I’ve been following Skinny Taste on Instagram for a while now at the recommendation of a few ladies from my meeting. Honestly I was kind of turned off by the blog name. But then I saw she had TONS of allergy friendly recipes and includes the WW points values on them. So I decided to give one a shot.
Glad I did! I love how plan friendly this meal is– TWO FSP PER SERVING!!! (The original varies, I went the one point route and added an extra point per serving because I’m mildly liberal with the olive oil in a recipe like this.) It’s naturally GF and DF, and I thought it was flavorful without going to the point where my kids wouldn’t eat it. Next time, I think I’ll add a little more spice.
If you’d like to see the original recipe on Skinny Taste, I’ll link it here. But by now I think we all know I like to make things as quick and easy as possible in the kitchen. So I’ll be including my mods to the recipe below.
Southwest Chicken Skillet
2lbs boneless, skinless chicken breast, cut into 1 inch small chunks
2 bell peppers (I used 1 red and 1 yellow), sliced thinly — next time I’ll use 1/2 bag of frozen ones to cut down prep time
1c frozen corn kernels (I’d use more next time)
3 small (or 2 med) zucchini, sliced thin
A couple sprays of olive oil, divided
1 tsp minced garlic
2 tbsp unsalted mexican seasoning (I like this one) – divided.
2-3 tbsp lime juice
2 tbsp fresh cilantro (optional)
salt to taste
- In a medium size bowl, drizzle chicken with 1 sp olive oil and season with 1 tbsp mexican seasoning and salt.
- Heat large skillet over high heat, spray lightly with olive oil. Add chicken, stir constantly, cook for approx 5 mins until chicken has browned and is cooked through. Transfer to bowl and cover.

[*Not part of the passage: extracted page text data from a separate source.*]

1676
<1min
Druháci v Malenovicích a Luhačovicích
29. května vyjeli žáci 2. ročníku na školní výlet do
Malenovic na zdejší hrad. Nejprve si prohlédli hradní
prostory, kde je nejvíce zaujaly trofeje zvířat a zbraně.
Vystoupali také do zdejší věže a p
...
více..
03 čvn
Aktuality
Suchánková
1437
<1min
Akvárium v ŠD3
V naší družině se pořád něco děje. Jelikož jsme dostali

- Add bell pepper, corn, and garlic to empty skillet. Sprinkle with seasoning, maybe an extra spray of olive oil if needed. Cook over med-hi heat, stirring until peppers soften a bit, about 5-8 mins.
- Add zucchini, season with salt, cook, stirring constantly until zucchini softens, about 4 mins.
- Return chicken to skillet, add lime juice and scrape any brown bits off the bottom of the skillet, stirring and mixing juices over chicken and veggies. Add cilantro if you like.
2 cups = 2 FSP per serving. Add 1/2 c of brown rice if you like for an extra 3 FSP if you like some complex carbs with your protein and veggies. I’d say this easily yields 5 servings, maybe 6 if you’re clever.